Please restate the listing below in full, word for word.

== RECORD SET

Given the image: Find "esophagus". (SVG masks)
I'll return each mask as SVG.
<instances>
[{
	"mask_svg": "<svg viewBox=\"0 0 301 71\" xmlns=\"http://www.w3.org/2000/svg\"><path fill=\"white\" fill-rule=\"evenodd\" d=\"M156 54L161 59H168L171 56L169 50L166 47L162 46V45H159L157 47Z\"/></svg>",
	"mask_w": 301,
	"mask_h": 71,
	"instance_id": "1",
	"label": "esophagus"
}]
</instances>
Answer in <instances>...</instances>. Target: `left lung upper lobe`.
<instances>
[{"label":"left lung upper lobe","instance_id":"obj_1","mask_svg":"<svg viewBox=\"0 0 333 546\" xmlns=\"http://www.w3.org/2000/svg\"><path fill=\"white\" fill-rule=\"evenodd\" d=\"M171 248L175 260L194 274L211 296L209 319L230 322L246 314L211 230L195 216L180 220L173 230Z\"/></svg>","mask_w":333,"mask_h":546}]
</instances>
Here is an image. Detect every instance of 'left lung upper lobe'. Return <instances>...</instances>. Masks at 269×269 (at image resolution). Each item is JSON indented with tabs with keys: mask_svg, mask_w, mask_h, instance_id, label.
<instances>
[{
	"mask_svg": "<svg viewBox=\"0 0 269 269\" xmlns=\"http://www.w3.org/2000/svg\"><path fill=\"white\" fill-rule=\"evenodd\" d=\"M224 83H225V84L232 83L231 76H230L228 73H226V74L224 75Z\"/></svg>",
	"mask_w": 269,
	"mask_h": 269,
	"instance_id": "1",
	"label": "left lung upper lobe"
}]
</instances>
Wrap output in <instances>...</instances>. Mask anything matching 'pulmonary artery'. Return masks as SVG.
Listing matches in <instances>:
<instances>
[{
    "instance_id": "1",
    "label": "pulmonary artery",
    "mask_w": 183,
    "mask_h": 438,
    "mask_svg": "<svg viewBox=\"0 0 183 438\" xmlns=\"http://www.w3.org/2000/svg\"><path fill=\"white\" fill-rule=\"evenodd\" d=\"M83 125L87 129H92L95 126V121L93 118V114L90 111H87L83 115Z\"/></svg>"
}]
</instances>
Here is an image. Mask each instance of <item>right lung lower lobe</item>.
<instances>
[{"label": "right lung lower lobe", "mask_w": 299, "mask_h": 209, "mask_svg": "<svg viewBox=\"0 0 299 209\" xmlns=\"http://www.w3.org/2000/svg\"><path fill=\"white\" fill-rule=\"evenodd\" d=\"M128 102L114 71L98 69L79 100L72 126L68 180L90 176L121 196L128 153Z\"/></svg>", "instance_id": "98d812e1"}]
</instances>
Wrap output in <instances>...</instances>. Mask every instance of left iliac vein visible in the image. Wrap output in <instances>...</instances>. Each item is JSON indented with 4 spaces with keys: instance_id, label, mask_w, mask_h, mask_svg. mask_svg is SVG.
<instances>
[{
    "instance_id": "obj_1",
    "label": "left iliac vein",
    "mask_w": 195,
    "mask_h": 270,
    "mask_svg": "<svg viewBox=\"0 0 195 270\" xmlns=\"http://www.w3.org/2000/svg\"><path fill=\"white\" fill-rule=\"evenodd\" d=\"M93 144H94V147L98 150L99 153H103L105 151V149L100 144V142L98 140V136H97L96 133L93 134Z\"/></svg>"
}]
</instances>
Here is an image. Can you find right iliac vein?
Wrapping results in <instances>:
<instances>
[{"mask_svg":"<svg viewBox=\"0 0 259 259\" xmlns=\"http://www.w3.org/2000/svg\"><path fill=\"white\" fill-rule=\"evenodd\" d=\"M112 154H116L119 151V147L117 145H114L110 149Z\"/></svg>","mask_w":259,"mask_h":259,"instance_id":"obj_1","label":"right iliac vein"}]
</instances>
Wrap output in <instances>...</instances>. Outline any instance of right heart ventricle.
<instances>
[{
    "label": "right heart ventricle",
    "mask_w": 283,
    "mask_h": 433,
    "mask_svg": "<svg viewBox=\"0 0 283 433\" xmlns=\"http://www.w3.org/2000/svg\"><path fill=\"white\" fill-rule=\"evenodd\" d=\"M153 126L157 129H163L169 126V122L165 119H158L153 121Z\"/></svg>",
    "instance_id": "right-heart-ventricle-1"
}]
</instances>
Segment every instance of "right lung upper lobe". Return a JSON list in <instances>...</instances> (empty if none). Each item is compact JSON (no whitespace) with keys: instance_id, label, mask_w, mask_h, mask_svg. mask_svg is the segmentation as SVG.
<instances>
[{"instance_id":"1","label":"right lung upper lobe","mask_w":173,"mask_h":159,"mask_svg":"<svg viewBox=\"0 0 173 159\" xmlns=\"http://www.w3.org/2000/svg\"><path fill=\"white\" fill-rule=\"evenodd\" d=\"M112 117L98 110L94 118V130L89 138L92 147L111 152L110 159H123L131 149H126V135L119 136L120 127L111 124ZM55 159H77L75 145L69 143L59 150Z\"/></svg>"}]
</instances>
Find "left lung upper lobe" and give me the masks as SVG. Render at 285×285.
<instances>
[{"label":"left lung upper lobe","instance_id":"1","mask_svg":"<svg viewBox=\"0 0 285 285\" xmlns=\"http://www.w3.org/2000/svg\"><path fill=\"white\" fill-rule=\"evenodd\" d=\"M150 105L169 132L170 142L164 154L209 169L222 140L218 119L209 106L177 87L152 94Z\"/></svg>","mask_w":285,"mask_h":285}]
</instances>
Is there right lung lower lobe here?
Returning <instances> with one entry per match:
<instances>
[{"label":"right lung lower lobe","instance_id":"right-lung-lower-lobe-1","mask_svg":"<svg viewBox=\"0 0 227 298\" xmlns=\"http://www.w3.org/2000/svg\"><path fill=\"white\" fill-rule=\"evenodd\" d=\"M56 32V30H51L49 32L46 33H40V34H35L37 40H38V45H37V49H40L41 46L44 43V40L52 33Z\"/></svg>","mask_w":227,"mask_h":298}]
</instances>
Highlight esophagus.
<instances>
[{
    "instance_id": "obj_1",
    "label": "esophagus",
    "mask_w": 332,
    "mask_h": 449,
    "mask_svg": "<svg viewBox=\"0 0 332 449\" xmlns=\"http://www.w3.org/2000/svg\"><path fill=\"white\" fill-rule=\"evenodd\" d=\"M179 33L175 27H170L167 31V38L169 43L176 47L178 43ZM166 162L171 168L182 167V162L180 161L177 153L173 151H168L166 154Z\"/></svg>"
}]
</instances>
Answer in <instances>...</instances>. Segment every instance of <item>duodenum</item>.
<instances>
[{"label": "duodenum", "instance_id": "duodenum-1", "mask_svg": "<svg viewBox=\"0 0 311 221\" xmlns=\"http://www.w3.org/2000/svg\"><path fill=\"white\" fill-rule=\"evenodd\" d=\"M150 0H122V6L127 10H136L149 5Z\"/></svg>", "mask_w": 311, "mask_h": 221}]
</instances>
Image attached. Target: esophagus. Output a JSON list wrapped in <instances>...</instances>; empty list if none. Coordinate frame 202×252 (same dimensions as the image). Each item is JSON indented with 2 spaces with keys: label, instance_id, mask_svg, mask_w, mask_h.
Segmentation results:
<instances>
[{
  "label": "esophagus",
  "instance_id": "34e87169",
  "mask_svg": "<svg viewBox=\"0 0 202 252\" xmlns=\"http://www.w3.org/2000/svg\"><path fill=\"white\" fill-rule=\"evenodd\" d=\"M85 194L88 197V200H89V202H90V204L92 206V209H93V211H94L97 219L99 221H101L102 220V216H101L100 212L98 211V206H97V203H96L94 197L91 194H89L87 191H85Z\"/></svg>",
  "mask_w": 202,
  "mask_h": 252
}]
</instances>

====

ANSWER BOX —
Given the image: Find "esophagus". (SVG masks)
I'll return each mask as SVG.
<instances>
[{
	"mask_svg": "<svg viewBox=\"0 0 301 71\" xmlns=\"http://www.w3.org/2000/svg\"><path fill=\"white\" fill-rule=\"evenodd\" d=\"M156 54L161 59H168L171 56L169 50L166 47L162 46V45H159L157 47Z\"/></svg>",
	"mask_w": 301,
	"mask_h": 71,
	"instance_id": "1",
	"label": "esophagus"
}]
</instances>
Answer in <instances>...</instances>. Target: `left lung upper lobe`.
<instances>
[{"label":"left lung upper lobe","instance_id":"obj_1","mask_svg":"<svg viewBox=\"0 0 333 546\" xmlns=\"http://www.w3.org/2000/svg\"><path fill=\"white\" fill-rule=\"evenodd\" d=\"M171 248L175 260L194 274L211 296L209 319L230 322L246 314L211 230L195 216L180 220L173 230Z\"/></svg>","mask_w":333,"mask_h":546}]
</instances>
Here is an image. Detect every instance of 'left lung upper lobe'. Return <instances>...</instances>. Masks at 269×269 (at image resolution). Each item is JSON indented with tabs with keys: mask_svg, mask_w, mask_h, instance_id, label.
<instances>
[{
	"mask_svg": "<svg viewBox=\"0 0 269 269\" xmlns=\"http://www.w3.org/2000/svg\"><path fill=\"white\" fill-rule=\"evenodd\" d=\"M224 83H225V84L232 83L231 76H230L228 73H226V74L224 75Z\"/></svg>",
	"mask_w": 269,
	"mask_h": 269,
	"instance_id": "1",
	"label": "left lung upper lobe"
}]
</instances>
Wrap output in <instances>...</instances>. Mask anything matching 'pulmonary artery'. Return masks as SVG.
Listing matches in <instances>:
<instances>
[{
    "instance_id": "1",
    "label": "pulmonary artery",
    "mask_w": 183,
    "mask_h": 438,
    "mask_svg": "<svg viewBox=\"0 0 183 438\" xmlns=\"http://www.w3.org/2000/svg\"><path fill=\"white\" fill-rule=\"evenodd\" d=\"M83 125L87 129H92L95 126V121L93 118V114L90 111H87L83 115Z\"/></svg>"
}]
</instances>
Here is an image. Mask each instance of <item>right lung lower lobe</item>.
<instances>
[{"label": "right lung lower lobe", "mask_w": 299, "mask_h": 209, "mask_svg": "<svg viewBox=\"0 0 299 209\" xmlns=\"http://www.w3.org/2000/svg\"><path fill=\"white\" fill-rule=\"evenodd\" d=\"M128 102L114 71L98 69L79 100L72 126L68 180L90 176L121 196L128 153Z\"/></svg>", "instance_id": "98d812e1"}]
</instances>
Wrap output in <instances>...</instances>. Mask every instance of left iliac vein visible in the image. Wrap output in <instances>...</instances>. Each item is JSON indented with 4 spaces with keys: instance_id, label, mask_w, mask_h, mask_svg. mask_svg is SVG.
<instances>
[{
    "instance_id": "obj_1",
    "label": "left iliac vein",
    "mask_w": 195,
    "mask_h": 270,
    "mask_svg": "<svg viewBox=\"0 0 195 270\" xmlns=\"http://www.w3.org/2000/svg\"><path fill=\"white\" fill-rule=\"evenodd\" d=\"M93 144H94V147L98 150L99 153H103L105 151V149L100 144V142L98 140V136H97L96 133L93 134Z\"/></svg>"
}]
</instances>
Here is an image. Can you find right iliac vein?
Wrapping results in <instances>:
<instances>
[{"mask_svg":"<svg viewBox=\"0 0 259 259\" xmlns=\"http://www.w3.org/2000/svg\"><path fill=\"white\" fill-rule=\"evenodd\" d=\"M112 154H116L119 151V147L117 145H114L110 149Z\"/></svg>","mask_w":259,"mask_h":259,"instance_id":"obj_1","label":"right iliac vein"}]
</instances>
Wrap output in <instances>...</instances>. Outline any instance of right heart ventricle.
<instances>
[{
    "label": "right heart ventricle",
    "mask_w": 283,
    "mask_h": 433,
    "mask_svg": "<svg viewBox=\"0 0 283 433\" xmlns=\"http://www.w3.org/2000/svg\"><path fill=\"white\" fill-rule=\"evenodd\" d=\"M153 126L157 129H163L169 126V122L165 119H158L153 121Z\"/></svg>",
    "instance_id": "right-heart-ventricle-1"
}]
</instances>
Segment every instance of "right lung upper lobe". Return a JSON list in <instances>...</instances> (empty if none). Each item is compact JSON (no whitespace) with keys: instance_id, label, mask_w, mask_h, mask_svg. mask_svg is the segmentation as SVG.
<instances>
[{"instance_id":"1","label":"right lung upper lobe","mask_w":173,"mask_h":159,"mask_svg":"<svg viewBox=\"0 0 173 159\" xmlns=\"http://www.w3.org/2000/svg\"><path fill=\"white\" fill-rule=\"evenodd\" d=\"M112 117L98 110L94 118V130L89 138L92 147L111 152L110 159H123L131 149H126V135L119 136L120 127L111 124ZM55 159H77L75 145L69 143L59 150Z\"/></svg>"}]
</instances>
Find "left lung upper lobe" and give me the masks as SVG. Render at 285×285.
<instances>
[{"label":"left lung upper lobe","instance_id":"1","mask_svg":"<svg viewBox=\"0 0 285 285\" xmlns=\"http://www.w3.org/2000/svg\"><path fill=\"white\" fill-rule=\"evenodd\" d=\"M150 105L169 132L170 142L164 154L209 169L222 140L218 119L209 106L177 87L152 94Z\"/></svg>","mask_w":285,"mask_h":285}]
</instances>
Is there right lung lower lobe here?
Returning <instances> with one entry per match:
<instances>
[{"label":"right lung lower lobe","instance_id":"right-lung-lower-lobe-1","mask_svg":"<svg viewBox=\"0 0 227 298\" xmlns=\"http://www.w3.org/2000/svg\"><path fill=\"white\" fill-rule=\"evenodd\" d=\"M56 32V30H51L49 32L46 33H40V34H35L37 40H38V45H37V49H40L41 46L44 43V40L52 33Z\"/></svg>","mask_w":227,"mask_h":298}]
</instances>
Highlight esophagus.
<instances>
[{
    "instance_id": "obj_1",
    "label": "esophagus",
    "mask_w": 332,
    "mask_h": 449,
    "mask_svg": "<svg viewBox=\"0 0 332 449\" xmlns=\"http://www.w3.org/2000/svg\"><path fill=\"white\" fill-rule=\"evenodd\" d=\"M179 33L175 27H170L167 31V38L169 43L176 47L178 43ZM166 162L171 168L182 167V162L180 161L177 153L173 151H168L166 154Z\"/></svg>"
}]
</instances>
Answer in <instances>...</instances>. Segment every instance of <item>duodenum</item>.
<instances>
[{"label": "duodenum", "instance_id": "duodenum-1", "mask_svg": "<svg viewBox=\"0 0 311 221\" xmlns=\"http://www.w3.org/2000/svg\"><path fill=\"white\" fill-rule=\"evenodd\" d=\"M150 0H122V6L127 10H136L149 5Z\"/></svg>", "mask_w": 311, "mask_h": 221}]
</instances>
Image attached. Target: esophagus. Output a JSON list wrapped in <instances>...</instances>; empty list if none. Coordinate frame 202×252 (same dimensions as the image). Each item is JSON indented with 2 spaces with keys: label, instance_id, mask_svg, mask_w, mask_h.
Segmentation results:
<instances>
[{
  "label": "esophagus",
  "instance_id": "34e87169",
  "mask_svg": "<svg viewBox=\"0 0 202 252\" xmlns=\"http://www.w3.org/2000/svg\"><path fill=\"white\" fill-rule=\"evenodd\" d=\"M85 194L88 197V200H89V202H90V204L92 206V209H93V211H94L97 219L99 221H101L102 220V216H101L100 212L98 211V206H97V203H96L94 197L91 194H89L87 191H85Z\"/></svg>",
  "mask_w": 202,
  "mask_h": 252
}]
</instances>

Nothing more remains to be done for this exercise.